The story is far from simple and takes such insane, deep winding turns and remains consistent in delivering shocker after shocker that the show makes a rhythm so musical that you can almost hear the beats. You think you’re going to go right and then the car swerves left and it catches you by surprise every single time even though you’ve been the victim of the same accident many times by now.
It is thrilling. Some scenes are impossibly difficult to watch. Sex, violence, comedy, and then some heartbreak, jealousy, and nothing but heightened emotions, there is not a moment of respite in all its 8 episodes. I sat at the edge of my seat for 8 hours and did not notice where the time went. It made me yearn for a delicious pulp novel (maybe one of those Tamil ones translated to Hindi or English) and to curl up in a corner with it with a hot cup of coffee (I welcome recommendations, thank you).

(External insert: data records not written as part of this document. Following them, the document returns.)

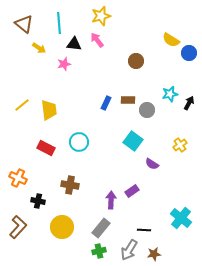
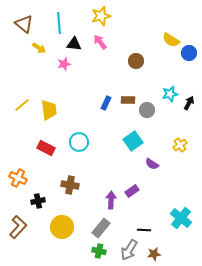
pink arrow: moved 3 px right, 2 px down
cyan square: rotated 18 degrees clockwise
black cross: rotated 24 degrees counterclockwise
green cross: rotated 24 degrees clockwise
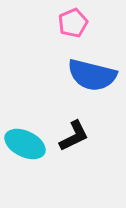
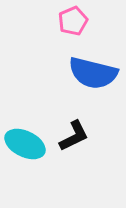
pink pentagon: moved 2 px up
blue semicircle: moved 1 px right, 2 px up
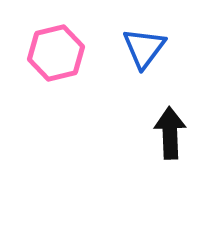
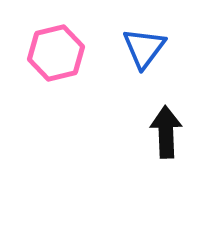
black arrow: moved 4 px left, 1 px up
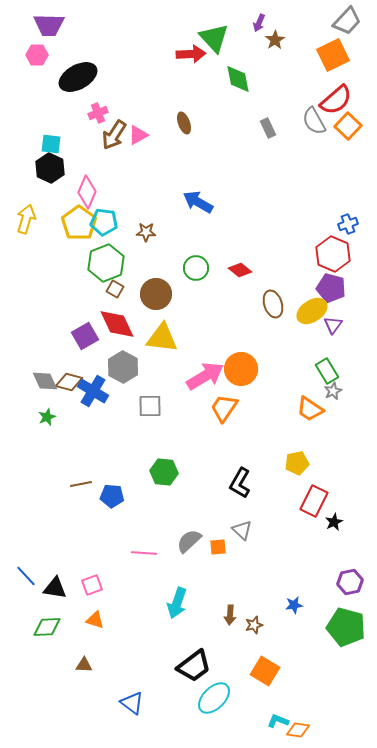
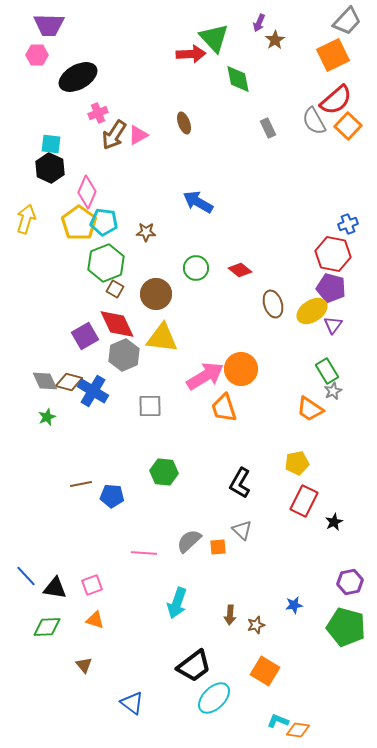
red hexagon at (333, 254): rotated 12 degrees counterclockwise
gray hexagon at (123, 367): moved 1 px right, 12 px up; rotated 8 degrees clockwise
orange trapezoid at (224, 408): rotated 52 degrees counterclockwise
red rectangle at (314, 501): moved 10 px left
brown star at (254, 625): moved 2 px right
brown triangle at (84, 665): rotated 48 degrees clockwise
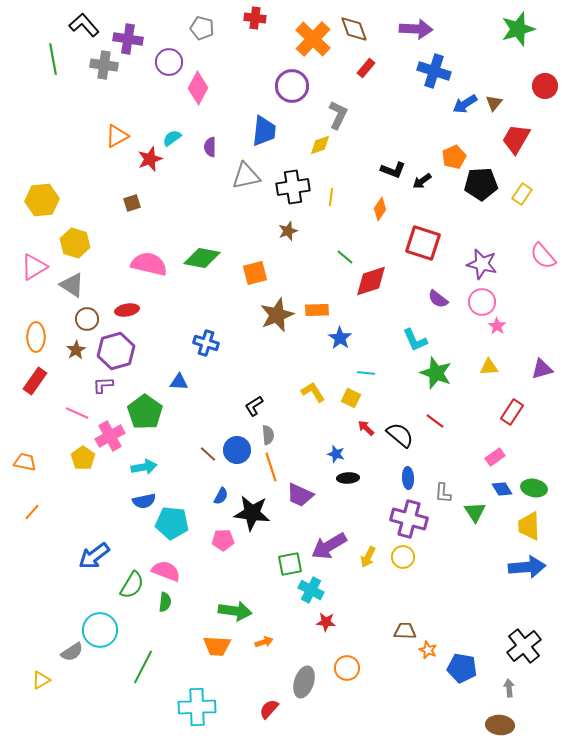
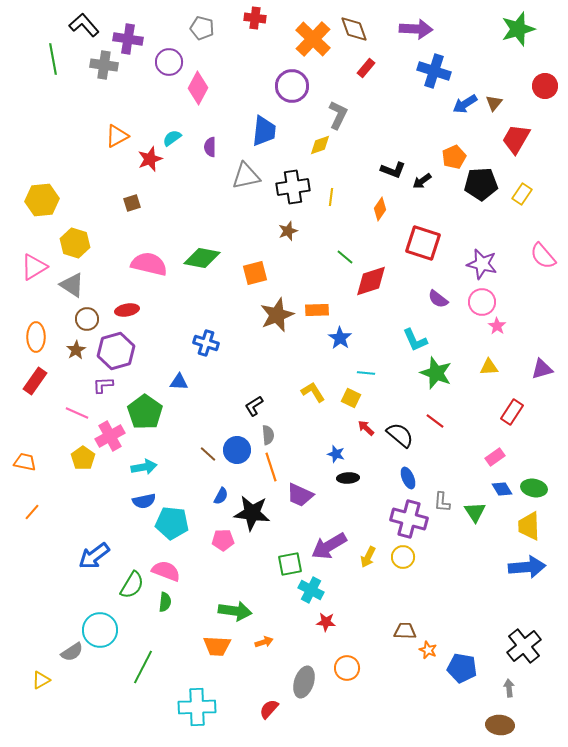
blue ellipse at (408, 478): rotated 20 degrees counterclockwise
gray L-shape at (443, 493): moved 1 px left, 9 px down
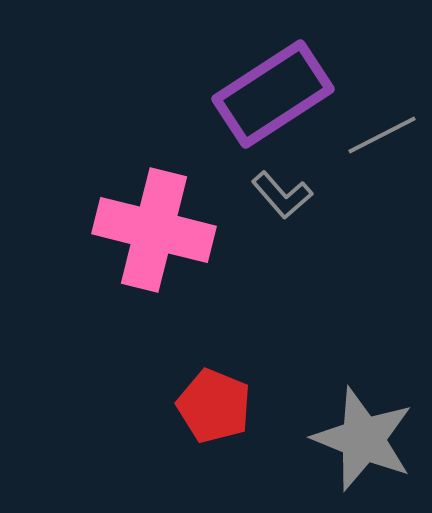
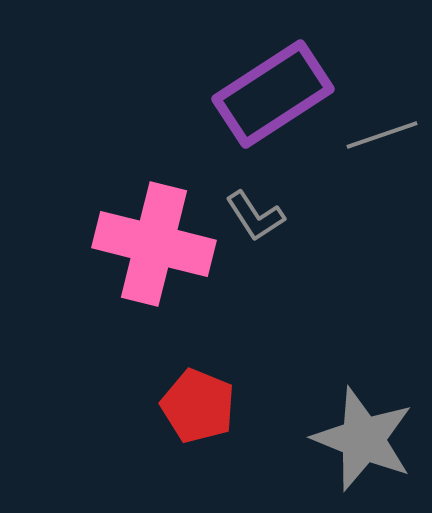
gray line: rotated 8 degrees clockwise
gray L-shape: moved 27 px left, 21 px down; rotated 8 degrees clockwise
pink cross: moved 14 px down
red pentagon: moved 16 px left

The story goes something like this. A hard-working, middle-class boy Vikrant from a small town is a smallish fish in a smaller pond and wants to be a small fish in another pond until his dreams are dashed when the most powerful, ruthless and despicable man of the towns daughter falls in love with him. (Note to self: children who are not taught that no means no and they can’t have everything really do become demonic monsters. I love it)
Did I mention this ruthless father is also the boss of Vikrant’s father? And with this dynamic begins a blood-soaked love triangle that could put most gang wars to shame, fought both in the bedroom and in the outdoor of back and beyond of India.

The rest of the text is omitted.